Jean-Jacques Angoundou : Effectivement, c’était l’un des meilleurs amis d’Irina Bokova. C’est d’ailleurs grâce à lui que j’ai pu faire la connaissance d’Irina Bokova. C’était vraiment son ami personnel. Cela s’est fait parce que comme je l’ai dit, c’était un fin diplomate. C’était une personne qui approchait facilement les autres et qui était reconnu par son travail car ici on se rend visible par son travail, et non par sa forme ou ses atouts physiques. Quand on évoque une personne à l’Unesco, cela veut dire qu’elle travaille bien.

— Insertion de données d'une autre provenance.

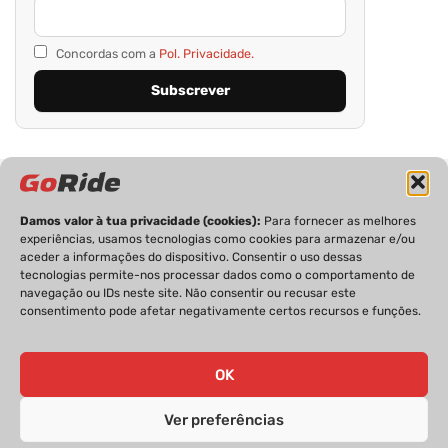
Concordas com a
Pol. Privacidade.
Damos valor à tua privacidade (cookies):
Para fornecer as melhores
experiências, usamos tecnologias como cookies para armazenar e/ou
aceder a informações do dispositivo. Consentir o uso dessas
tecnologias permite-nos processar dados como o comportamento de
PRIVACIDADE
FICHA TÉCNICA
ESTATUTO EDITORIAL
navegação ou IDs neste site. Não consentir ou recusar este
POLÍTICA DE COOKIES
CONTACTOS
consentimento pode afetar negativamente certos recursos e funções.
OK
GoRide 2026 | Todos os direitos reservados.
Ver preferências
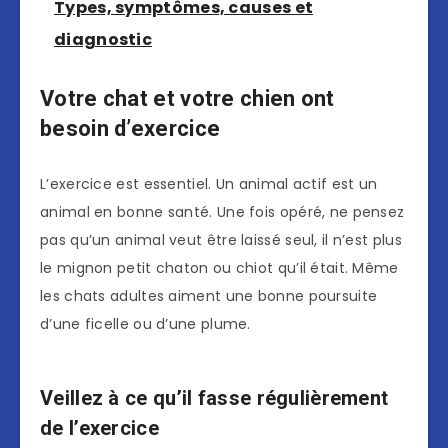
Types, symptômes, causes et
diagnostic
Votre chat et votre chien ont
besoin d’exercice
L’exercice est essentiel. Un animal actif est un
animal en bonne santé. Une fois opéré, ne pensez
pas qu’un animal veut être laissé seul, il n’est plus
le mignon petit chaton ou chiot qu’il était. Même
les chats adultes aiment une bonne poursuite
d’une ficelle ou d’une plume.
Veillez à ce qu’il fasse régulièrement
de l’exercice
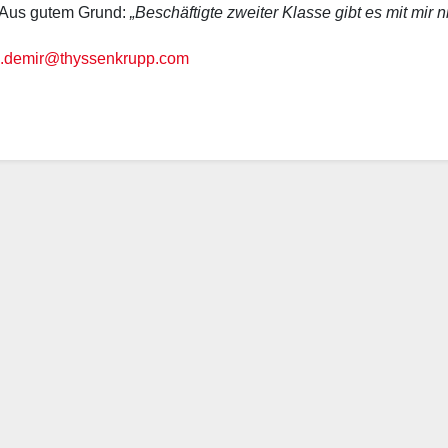
Aus gutem Grund:
„Beschäftigte zweiter Klasse gibt es mit mir ni
.demir@thyssenkrupp.com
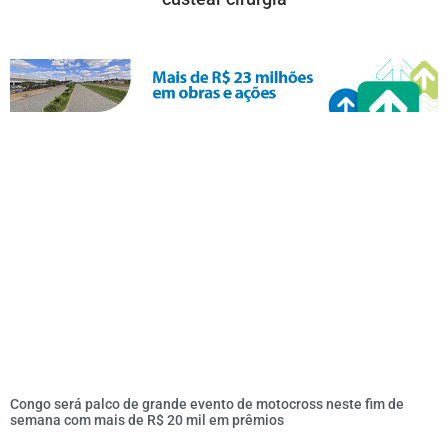
Congo será palco de grande evento de motocross neste fim de
semana com mais de R$ 20 mil em prêmios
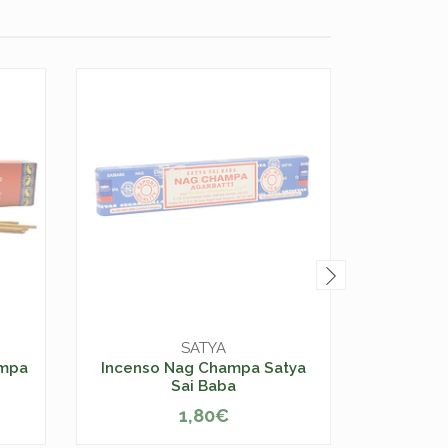
SATYA
MA
ampa
Incenso Nag Champa Satya
Bi
Sai Baba
1,80€
ESGOTADO
-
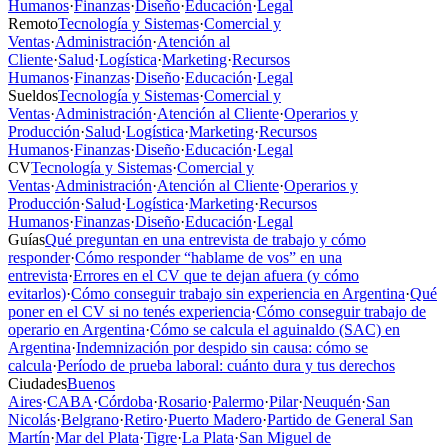
Humanos
·
Finanzas
·
Diseño
·
Educación
·
Legal
Remoto
Tecnología y Sistemas
·
Comercial y
Ventas
·
Administración
·
Atención al
Cliente
·
Salud
·
Logística
·
Marketing
·
Recursos
Humanos
·
Finanzas
·
Diseño
·
Educación
·
Legal
Sueldos
Tecnología y Sistemas
·
Comercial y
Ventas
·
Administración
·
Atención al Cliente
·
Operarios y
Producción
·
Salud
·
Logística
·
Marketing
·
Recursos
Humanos
·
Finanzas
·
Diseño
·
Educación
·
Legal
CV
Tecnología y Sistemas
·
Comercial y
Ventas
·
Administración
·
Atención al Cliente
·
Operarios y
Producción
·
Salud
·
Logística
·
Marketing
·
Recursos
Humanos
·
Finanzas
·
Diseño
·
Educación
·
Legal
Guías
Qué preguntan en una entrevista de trabajo y cómo
responder
·
Cómo responder “hablame de vos” en una
entrevista
·
Errores en el CV que te dejan afuera (y cómo
evitarlos)
·
Cómo conseguir trabajo sin experiencia en Argentina
·
Qué
poner en el CV si no tenés experiencia
·
Cómo conseguir trabajo de
operario en Argentina
·
Cómo se calcula el aguinaldo (SAC) en
Argentina
·
Indemnización por despido sin causa: cómo se
calcula
·
Período de prueba laboral: cuánto dura y tus derechos
Ciudades
Buenos
Aires
·
CABA
·
Córdoba
·
Rosario
·
Palermo
·
Pilar
·
Neuquén
·
San
Nicolás
·
Belgrano
·
Retiro
·
Puerto Madero
·
Partido de General San
Martín
·
Mar del Plata
·
Tigre
·
La Plata
·
San Miguel de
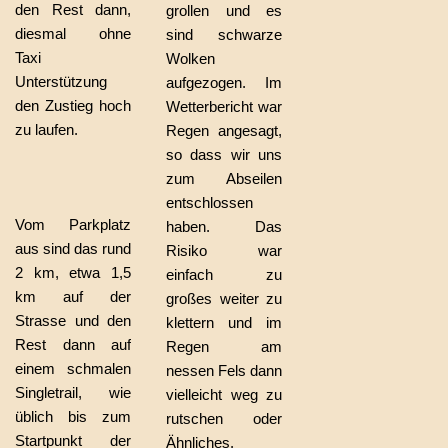
den Rest dann,
grollen und es
diesmal ohne
sind schwarze
Taxi
Wolken
Unterstützung
aufgezogen. Im
den Zustieg hoch
Wetterbericht war
zu laufen.
Regen angesagt,
so dass wir uns
zum Abseilen
entschlossen
Vom Parkplatz
haben. Das
aus sind das rund
Risiko war
2 km, etwa 1,5
einfach zu
km auf der
großes weiter zu
Strasse und den
klettern und im
Rest dann auf
Regen am
einem schmalen
nessen Fels dann
Singletrail, wie
vielleicht weg zu
üblich bis zum
rutschen oder
Startpunkt der
Ähnliches.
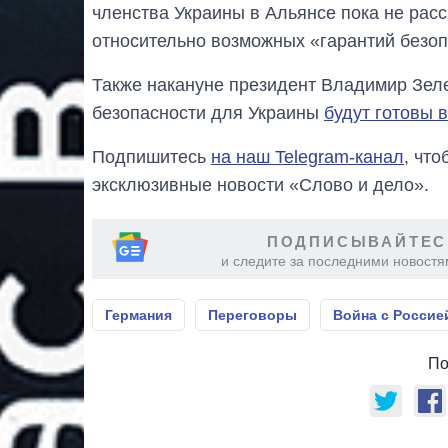
членства Украины в Альянсе пока не расс
относительно возможных «гарантий безопа
Также накануне президент Владимир Зеле
безопасности для Украины
будут готовы 
Подпишитесь
на наш Telegram-канал
, чт
эксклюзивные новости «Слово и дело».
ПОДПИСЫВАЙТЕС
и следите за последними новостя
Германия
Переговоры
Война с Россие
По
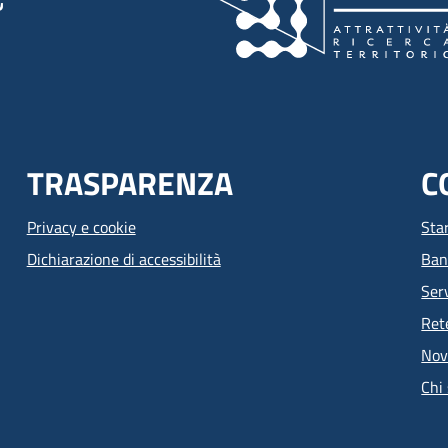
TRASPARENZA
C
Privacy e cookie
Sta
Dichiarazione di accessibilità
Ban
Serv
Ret
Nov
Chi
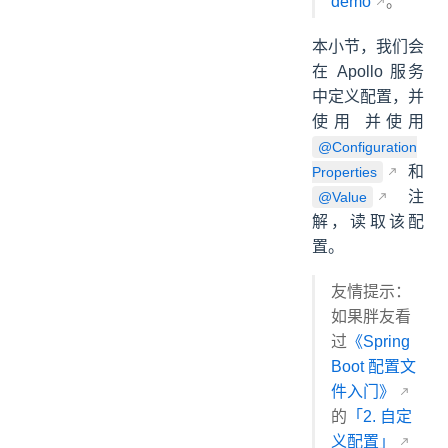
demo
。
6.1 创建 Apollo 配置
6.2 引入依赖
本小节，我们会
6.3 配置文件
在 Apollo 服务
6.4 Application
中定义配置，并
使用 并使用
@Configuration
和
Properties
注
@Value
解，读取该配
置。
友情提示：
如果胖友看
过
《Spring
Boot 配置文
件入门》
的
「2. 自定
义配置」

Tout le monde connaissait Adoua par le travail bien fait et par ses talents de fin diplomate.
AAFC : Pensez-vous que le Congo a été visible grâce à son travail ?
Jean-Jacques Angoundou : Ah oui ! Oui ! Il a apporté une touche particulière à la visibilité du Congo au sein de l’Unesco. Le Congo a eu cette chance d’être représenté à l’Uneso par de brillants cadres. Avant lui, nous avons eu le défunt ambassadeur Antoine Ndinga Oba qui était ministre des affaires Etrangères, ministre de l’Education nationale avant de devenir Ambassadeur du Congo auprès de l’Unesco. C’est également une personne qui était pétrie d’expérience, qui connaissait l’Unesco et qui a aussi laissé son empreinte.
Jean-Marie Adoua a aussi laissé une très bonne impression du Congo. L’actuel ambassadeur, Henri Ossébi, est en train de perpétuer cette tradition de visibilisation du Congo auprès de l’Unesco. Il est très apprécié au sein du Groupe Afrique. Ses interventions sont toujours pertinentes et profondes. Le Congo choisit la bonne crème pour l’Unesco. Pour moi, c’est vraiment une bénédiction de travailler avec ces gens-là. Je n’ai pas travaillé avec le défunt Ndinga Oba, mais j’ai travaillé avec Jean-Marie Adoua et je travaille avec Henri Ossébi et c’est des gens formidables ! C’est vraiment une chance pour le Congo.
Il a apporté une touche particulière à la visibilité du Congo au sein de l’Unesco.
L'ambassadeur Jean-Marie Adoua après la célébration d'un mariage le 24 août 2019à Pretoria@AAFC
AAFC : Nous avons appris que la dépouille de Jean-Marie Adoua serait inhumée à Pretoria. Confirmez-vous cela ?
Jean-Jacques Angoundou : Il se pose un problème actuellement, pas seulement pour son cas particulier, mais de tous les corps des fonctionnaires Congolais qui sont morts pendant cette période où les frontières sont fermées. Je crois que l’enterrement aura lieu peut-être en Afrique du sud en attendant que les frontières s’ouvrent et que la dépouille soit rapatriée au Congo. Nous avons un ancien chef d’Etat qui est décédé en France mais dont le corps, je crois, n’est pas encore rapatrié parce qu’il n’y a pour le moment pas de vol officiel. C’est quand même des gens qui ont rendu d’énormes services au pays et on ne conçoit pas de les faire repartir en catimini. Cela demande un certain cérémonial. On attend que les frontières s’ouvrent, que les vols deviennent normaux et qu’on puisse procéder à tout cela.
AAFC : Et vous êtes actuellement le gardien de la maison…
Jean-Jacques Angoundou : Pour le moment, je suis le gardien de la maison. En l’absence de l’ambassadeur Henri Ossébi, je suis le chargé d’Affaires.